1. I encountered the following error message on the initial startup of the web server:

[Tue Jun 15 23:09:11 2004] [error] (OS 10038)An operation was attempted on something that is not a socket. : Child 4672: Encountered too many errors accepting client connections. Possible causes: dynamic address renewal, or incompatible VPN or firewall software. Try using the Win32DisableAcceptEx directive.

I read a few posts online that suggested I could just follow the instructions–I did and just added the Win32DisableAcceptEx directive to the bottom of the httpd.conf file. A restart, and now localhost shows up in a web browser.

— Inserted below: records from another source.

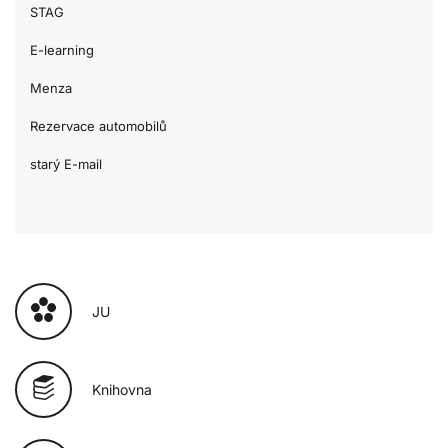
STAG
E-learning
Menza
Rezervace automobilů
starý E-mail
JU
Knihovna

2. Configuration issues: My friend also has a firewall on his computer (good idea). I had to configure the firewall to allow Apache to receive packets, and respond to them. Also, I had to configure the gateway (my friend shares a few computers behind one fast internet connection) to forward the port that external clients can request information from to the computer on which Apache was running. Voila, now I can view the default index.html page using his IP address.

3. However, the biggest hurdle is yet to come. My friend wants to server some files off one of his hard drives (a different one than Apache is installed upon). No problem on unix, just create a symlink. On windows, I can use a shortcut, right? Just like a symlink, they “…can point to a file on your computer or a file on a network server.”

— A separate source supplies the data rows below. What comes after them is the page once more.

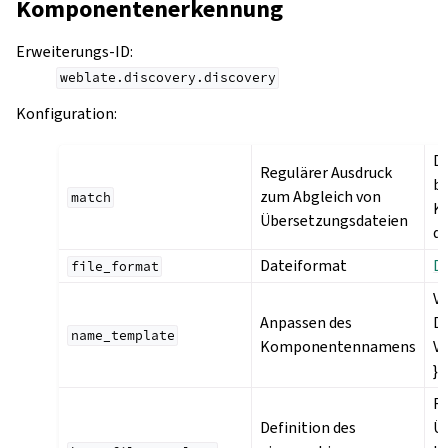
Komponentenerkennung
Erweiterungs-ID
:
weblate.discovery.discovery
Konfiguration
:
De
Regulärer Ausdruck
b
zum Abgleich von
match
K
Übersetzungsdateien
de
Dateiformat
D
file_format
Ve
Anpassen des
Dj
name_template
Komponentennamens
V
}}
Fü
Definition des
Ü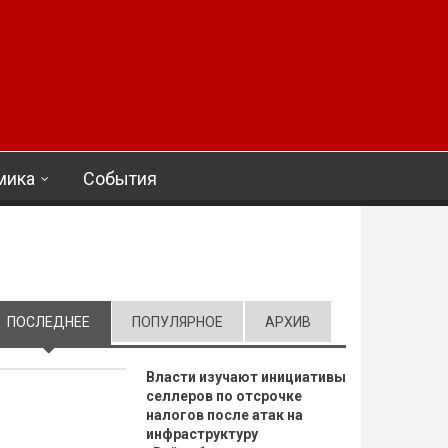
мика
События
ПОСЛЕДНЕЕ
(АКТИВНАЯ ВКЛАДКА)
ПОПУЛЯРНОЕ
АРХИВ
Власти изучают инициативы
селлеров по отсрочке
налогов после атак на
инфраструктуру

Well, not quite. Shortcuts have a .lnk extension, and Apache doesn’t know how to deal with that, other than to serve it up as a file. I did a fair bit of searching, but the only thing I found on dealing with this issue was this link which basically says you should just reconfigure Apache to have its DocRoot be the directory which contains whatever files you’d like to serve up. Ugh.

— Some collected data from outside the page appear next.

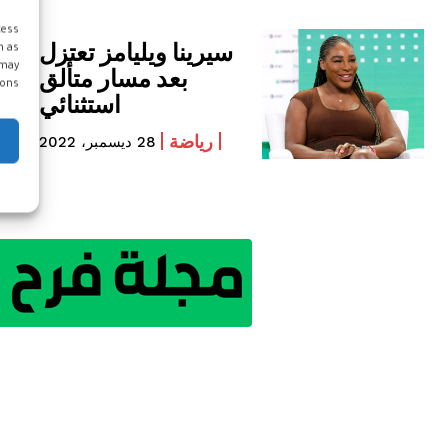
cess
سيرينا ويليامز تعتزل
h as
 may
بعد مسار متألق
ons.
استثنائي
رياضة
28 ديسمبر، 2022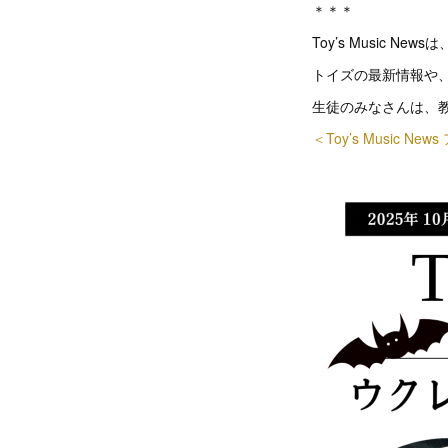
＊＊＊
Toy’s Music Ne
トイズの最新情報や、
生徒のみなさんは、
＜Toy’s Music N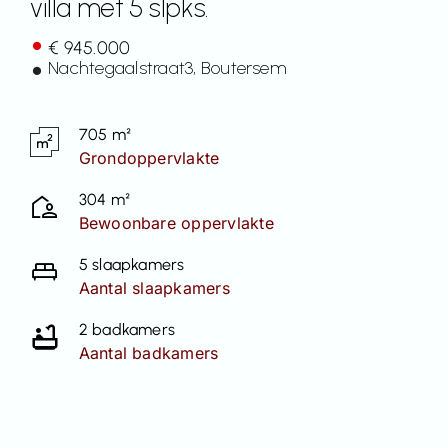
villa met 5 slpks.
Contact
€ 945.000
Nachtegaalstraat
3
, Boutersem
705 m²
Grondoppervlakte
304 m²
Bewoonbare oppervlakte
5 slaapkamers
Aantal slaapkamers
2 badkamers
Aantal badkamers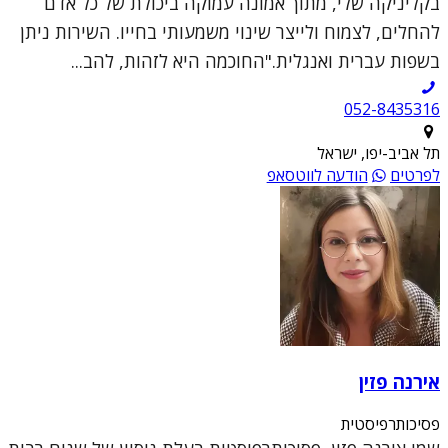
בקליניקה שלי, מתוך אמונה עמוקה ביכולת של כל אדם
להחלים, לצמוח ולייצר שינוי משמעותי בחייו. השירות ניתן
בשפות עברית ואנגלית."החוכמה היא לזהות, להב...
052-8435316
תל אביב-יפו, ישראל
לפרטים
הודעה לווטסאפ
אירנה פזין
פסיכותרפיסטית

However, the best solution is to create an Alias (which has helped me in the past) to the directories you’re interested in serving up. And now my friend has Apache, installed properly as a service, to play around with as well.


PL/SQL

I recently wrote a basic data transformation program using Java and PL/SQL. I hadn’t used PL/SQL (which is an Oracle-specific procedural language for stored procedures) since writing a basic data layer for my first professional project (a Yahoo! like application written in PL/SQL, perl and Story Server–don’t ask). Anyway, revisiting PL/SQL reminded me of some of the things I liked and disliked about that language.

I like:

Invalidation of dependencies. In PL/SQL, if package A (packages are simply arbitrary, hopefully logical, groups of procedures and functions) calls package B, A depends on B. If the signatures of B are recompiled (you can separate the signatures from the implementations) package A simply won’t run until you recompile it. This is something I really wish other languages would pick up, because it at least lets you know when something you depend on has changed out from under you.

I dislike:

The BEGIN and END blocks, which indicate boundaries for loops and if statements, are semantically no different than the { and } which I’ve grown to love in perl and Java. But for some reason, it takes me back to my pascal days and leaves a bit of a bad taste in my mouth.

I’m unsure of:

The idea of putting business logic in a database. Of course, schemas are intimately tied to the business layer (ask anyone trying to move to a different one) and anyone who pretends that switching databases in a java applications is a simple matter of changing a configuration file is smoking crack, but the putting chunks of business logic in the data layer introduces a few problems. Every different language that you use increases the complexity of a project–and to debug problems with the interface between them, you need to have someone who knows both. Also, stored procedures don’t fit very well into any of the object relational mapping tools and pretty much force you to use jdbc.